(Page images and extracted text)
+++

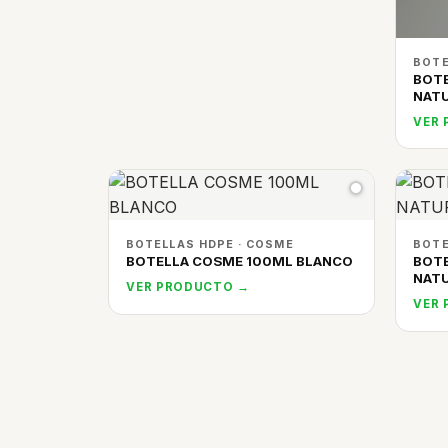
BOTE
BOT
NAT
VER
BOTELLAS HDPE · COSME
BOTE
BOTELLA COSME 100ML BLANCO
BOT
NAT
VER PRODUCTO →
VER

+++

→ **Your goal**
Leave out the pictures and print every line of the data exactly.

→ **Answer space**
BOTE
BOT
NAT
VER
BOTELLAS HDPE · COSME
BOTE
BOTELLA COSME 100ML BLANCO
BOT
NAT
VER PRODUCTO →
VER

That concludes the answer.